Subleq, like many of the esoteric languages is not the fastest language, nor is it easiest to program in.
(Two glaringly obvious massive understatements of the Century).
However, a Subleq interpreter can be written in a few lines of C, or, at most a couple of hundred bytes of assembly language.
Once you have your interpreter in place, you have created a very minimal VM, regardless of what CPU you are coding for.
So provided you have coded your interpreter, a Subleq program for a Z80, will run exactly the same on a 6502, 6809, RCA 1802, PIC, MSP 430, x86 or whatever you might have available.

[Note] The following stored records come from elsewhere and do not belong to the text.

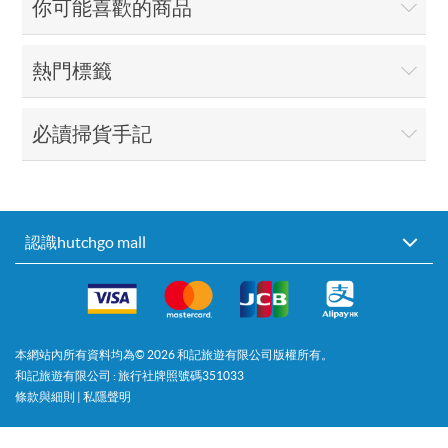
你可能喜歡的商品
熱門標籤
必讀掃貨手記
認識hutchgo mall
本網站內所有資料均為©
2026
和記旅遊有限公司版權所有。
和記旅遊有限公司 : 旅行社牌照號碼351033
條款與細則
|
私隱聲明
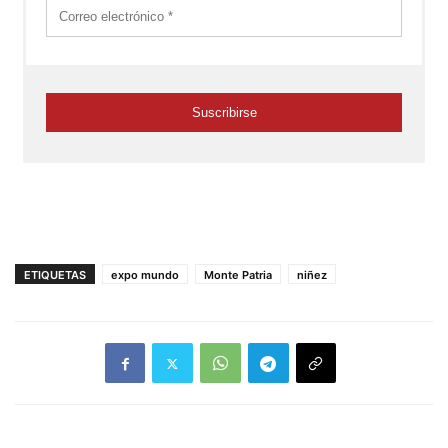
ETIQUETAS
expo mundo
Monte Patria
niñez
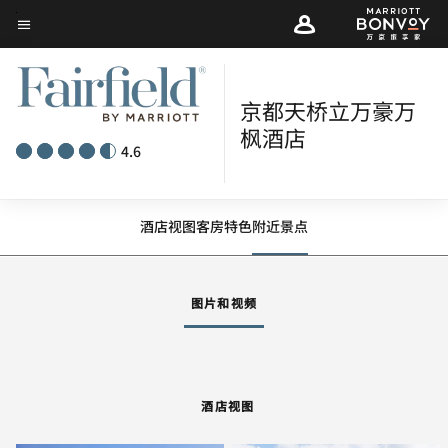
Skip
菜单文本
to
main
content
京都天桥立万豪万
枫酒店
4.6
酒店视图
客房
特色
附近景点
图片和视频
酒店视图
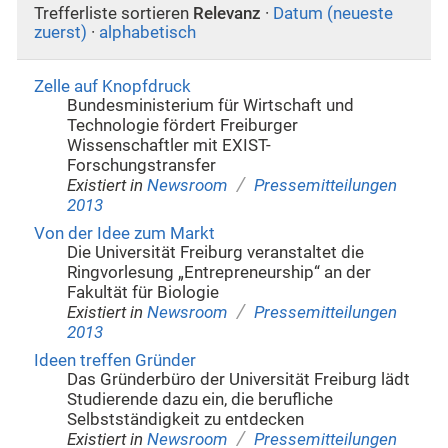
Trefferliste sortieren
Relevanz
·
Datum (neueste
zuerst)
·
alphabetisch
Zelle auf Knopfdruck
Bundesministerium für Wirtschaft und
Technologie fördert Freiburger
Wissenschaftler mit EXIST-
Forschungstransfer
/
Existiert in
Newsroom
Pressemitteilungen
2013
Von der Idee zum Markt
Die Universität Freiburg veranstaltet die
Ringvorlesung „Entrepreneurship“ an der
Fakultät für Biologie
/
Existiert in
Newsroom
Pressemitteilungen
2013
Ideen treffen Gründer
Das Gründerbüro der Universität Freiburg lädt
Studierende dazu ein, die berufliche
Selbstständigkeit zu entdecken
/
Existiert in
Newsroom
Pressemitteilungen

My friend Richard J. Howe, has coded up eForth into a Subleq image. It’s about 6500 16-bit words.*
I have adapted his interpreter code so that it can be hosted on any of the larger memory dev-boards supported by the Arduino IDE,
So far candidates have been a Pi Pico (RP2040), an STM32H743 Nucleo and a Teensy 4.1.

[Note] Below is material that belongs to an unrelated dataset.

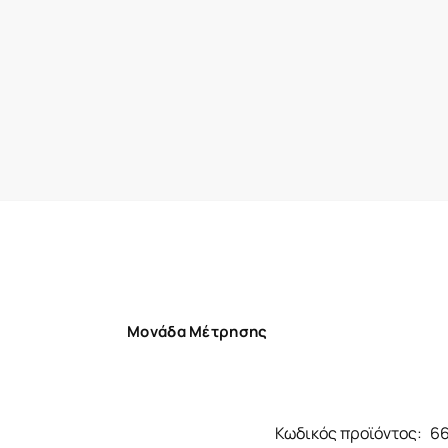
Μονάδα Μέτρησης
Κωδικός προϊόντος:
6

I am currently writing a subleq interpreter in Z80 assembly for my RC2014 and my Agon Light 2.
With a Subleq interpreter installed, plus the subleq image, which defines eForth, you will have a self-hosting Forth system.
No other tools required.
So, despite it’s minimalism, Subleq can get you up and running in Forth, regardless of your CPU.
- With the slightly modified Muxleq instruction, eForth will compile down to approximately 5K words of Muxleq code - and be significantly faster than Subleq.

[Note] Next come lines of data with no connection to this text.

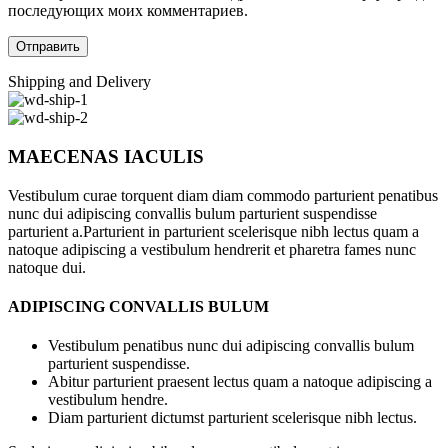
последующих моих комментариев.
Shipping and Delivery
MAECENAS IACULIS
Vestibulum curae torquent diam diam commodo parturient penatibus
nunc dui adipiscing convallis bulum parturient suspendisse
parturient a.Parturient in parturient scelerisque nibh lectus quam a
natoque adipiscing a vestibulum hendrerit et pharetra fames nunc
natoque dui.
ADIPISCING CONVALLIS BULUM
Vestibulum penatibus nunc dui adipiscing convallis bulum
parturient suspendisse.
Abitur parturient praesent lectus quam a natoque adipiscing a
vestibulum hendre.
Diam parturient dictumst parturient scelerisque nibh lectus.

It will even run on a CPU composed of fewer than 180 transistors and some parallel memory.
My interest in this was stimulated by this article in Nature, (Sept 2013) which describes an experimental CPU made from carbon nanotube FETs (CN-FETs), at Stanford University.
Remarkably they made a functional cpu from just 178 CN-FETs, plus conventional external RAM devices.
They used a variant of subleq, called subneg, which has the advantage of not requiring a program counter. This is a major saving in transistors.
They also proved that the MIPS instruction set could be compliled from the subneg instruction, so the experimental cpu could execute MIPS code - albeit extremely slowly.